Studies on the relationship between age of onset and surgical response have shown variable and contradictory results.15,34−36 Several studies have reported that the surgical prognosis of early onset exotropia is poor,34,35 which is similar to our study, showing a worse surgical outcome in patients with an earlier onset. On the other hand, some authors reported that there was no significant difference in the surgical response between early-onset intermittent exotropia and others.15,36 Age at the time of surgery has also been studied as a factor that can affect postoperative alignment.15,37−42 Some reports recommended earlier intervention to get a greater chance of postoperative bifoveal fusion with superior binocular vision and stereoacuity.37–39 However, other studies have advocated a delayed approach, as it may allow more accurate measurements and better results.40,41 On the other hand, several studies showed no difference in the surgical outcomes in children of different age groups.15,42
The relationship between preoperative refractive errors and exotropia have varied among previous studies.41,43,44 Hyperopia43 and myopia44 both have been shown to exacerbate X(T).
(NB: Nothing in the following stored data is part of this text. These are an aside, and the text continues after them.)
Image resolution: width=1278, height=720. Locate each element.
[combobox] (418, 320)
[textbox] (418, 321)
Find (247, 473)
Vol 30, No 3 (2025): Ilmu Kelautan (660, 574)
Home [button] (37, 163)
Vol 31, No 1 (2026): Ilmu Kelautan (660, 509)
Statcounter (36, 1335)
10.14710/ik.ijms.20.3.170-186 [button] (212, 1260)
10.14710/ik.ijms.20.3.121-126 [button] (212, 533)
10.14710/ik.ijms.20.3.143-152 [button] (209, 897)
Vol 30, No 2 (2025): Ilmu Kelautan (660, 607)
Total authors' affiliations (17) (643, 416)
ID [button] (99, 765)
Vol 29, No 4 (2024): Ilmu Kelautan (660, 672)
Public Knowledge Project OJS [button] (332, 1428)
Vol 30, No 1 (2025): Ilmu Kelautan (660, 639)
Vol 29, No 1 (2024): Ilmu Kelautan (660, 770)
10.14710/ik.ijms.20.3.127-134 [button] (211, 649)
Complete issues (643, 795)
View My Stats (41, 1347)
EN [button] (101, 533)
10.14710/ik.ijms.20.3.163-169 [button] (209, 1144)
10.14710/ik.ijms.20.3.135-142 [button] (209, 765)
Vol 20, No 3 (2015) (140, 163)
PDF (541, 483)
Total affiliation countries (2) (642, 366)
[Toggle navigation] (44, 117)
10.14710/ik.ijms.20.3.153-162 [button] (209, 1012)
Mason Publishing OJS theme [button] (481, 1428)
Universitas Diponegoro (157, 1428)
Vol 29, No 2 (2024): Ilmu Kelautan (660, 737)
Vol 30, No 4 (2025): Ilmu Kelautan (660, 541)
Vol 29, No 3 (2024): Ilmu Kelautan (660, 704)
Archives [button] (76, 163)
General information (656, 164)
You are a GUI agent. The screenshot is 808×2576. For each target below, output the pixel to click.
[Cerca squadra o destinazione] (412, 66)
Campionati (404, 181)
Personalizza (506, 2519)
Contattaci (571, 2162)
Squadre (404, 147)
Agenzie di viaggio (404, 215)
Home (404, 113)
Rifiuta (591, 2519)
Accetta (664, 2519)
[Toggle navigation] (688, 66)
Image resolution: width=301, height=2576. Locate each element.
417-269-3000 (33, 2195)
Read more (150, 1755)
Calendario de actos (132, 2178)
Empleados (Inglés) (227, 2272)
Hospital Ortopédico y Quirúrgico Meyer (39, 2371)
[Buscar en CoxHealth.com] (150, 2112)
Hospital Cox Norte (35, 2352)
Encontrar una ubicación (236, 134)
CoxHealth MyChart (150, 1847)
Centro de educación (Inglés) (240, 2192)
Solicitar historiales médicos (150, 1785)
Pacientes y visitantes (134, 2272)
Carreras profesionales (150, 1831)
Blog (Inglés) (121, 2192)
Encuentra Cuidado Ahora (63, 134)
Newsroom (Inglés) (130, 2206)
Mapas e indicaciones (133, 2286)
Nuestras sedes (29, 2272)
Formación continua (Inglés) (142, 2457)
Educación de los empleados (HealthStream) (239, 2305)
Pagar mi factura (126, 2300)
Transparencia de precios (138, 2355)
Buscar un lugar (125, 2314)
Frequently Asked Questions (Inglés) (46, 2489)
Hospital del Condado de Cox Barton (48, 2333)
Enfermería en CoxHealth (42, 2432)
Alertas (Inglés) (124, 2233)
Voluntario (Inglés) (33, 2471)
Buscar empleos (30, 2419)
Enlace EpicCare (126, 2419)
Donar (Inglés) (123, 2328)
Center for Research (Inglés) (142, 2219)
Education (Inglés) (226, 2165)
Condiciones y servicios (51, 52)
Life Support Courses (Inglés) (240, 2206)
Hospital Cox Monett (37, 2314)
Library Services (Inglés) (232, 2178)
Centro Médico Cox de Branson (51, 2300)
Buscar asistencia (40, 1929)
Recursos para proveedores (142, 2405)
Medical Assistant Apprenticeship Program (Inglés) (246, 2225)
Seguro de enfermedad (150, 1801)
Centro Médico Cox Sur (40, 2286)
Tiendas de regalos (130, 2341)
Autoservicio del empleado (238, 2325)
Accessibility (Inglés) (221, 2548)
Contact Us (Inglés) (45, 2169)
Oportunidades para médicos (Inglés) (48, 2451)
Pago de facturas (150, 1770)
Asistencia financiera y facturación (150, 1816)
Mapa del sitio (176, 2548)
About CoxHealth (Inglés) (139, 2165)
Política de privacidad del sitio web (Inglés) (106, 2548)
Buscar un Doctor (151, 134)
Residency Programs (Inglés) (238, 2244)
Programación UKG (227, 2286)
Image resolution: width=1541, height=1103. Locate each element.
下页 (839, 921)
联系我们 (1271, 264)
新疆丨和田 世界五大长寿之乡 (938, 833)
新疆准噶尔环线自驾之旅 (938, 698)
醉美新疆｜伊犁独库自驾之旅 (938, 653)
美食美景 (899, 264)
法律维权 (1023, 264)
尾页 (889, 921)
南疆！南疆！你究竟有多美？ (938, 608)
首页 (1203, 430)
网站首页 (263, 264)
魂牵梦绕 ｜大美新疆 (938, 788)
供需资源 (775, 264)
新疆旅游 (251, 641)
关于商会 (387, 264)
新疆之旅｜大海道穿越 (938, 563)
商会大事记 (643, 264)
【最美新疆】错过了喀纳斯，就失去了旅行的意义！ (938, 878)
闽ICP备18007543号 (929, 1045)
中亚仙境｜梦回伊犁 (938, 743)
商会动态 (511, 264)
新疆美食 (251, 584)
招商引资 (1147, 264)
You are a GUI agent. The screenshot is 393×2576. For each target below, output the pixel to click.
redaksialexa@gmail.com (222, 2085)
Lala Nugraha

Conversely, refractive error was not associated with surgical results in another study.41 Generally, hyperopic correction can decrease the demand of accommodative convergence, thus increasing the amount of exodeviation. In addition, children with hyperopia are likely to have poor stereopsis.45 Similarly, in our study, hyperopia greater than + 2.00D preoperatively was a risk factor of recurrence in patients with basic-type X(T).
This study is a retrospective study and has several limitations. First, we only included patients with basic-type X(T), and the results of our study cannot be extrapolated to other types of exotropia. Second, there were more patients in the RR group with fixation preference. This was based on our previous report representing better surgical success rates using RR surgery for exotropia in the dominant eye with fixation preference.8 Third, the surgical dose was not uniform in the BLR group, and 314 of 363 patients had underwent augmented surgery compared with the original surgical table.5,20,28 However, even though most patients in the BLR group had underwent augmented surgery, there were more recurrences after BLR compared with RR. Our result offers an important insight into the high risk of recurrence after BLR recession, regardless of the dosage, and suggests that MR resection may be more effective in the long-term by generating a passive resistance to stretching while in its resting state.
In conclusion, RR was more successful than BLR and likely to minimize the chances of recurrence at an average of 10 years after surgery in patients with basic-type X(T). Patients with a younger age of onset, larger exodeviation at near than at distance, and preoperative hyperopia were related to a higher risk of recurrence after surgery.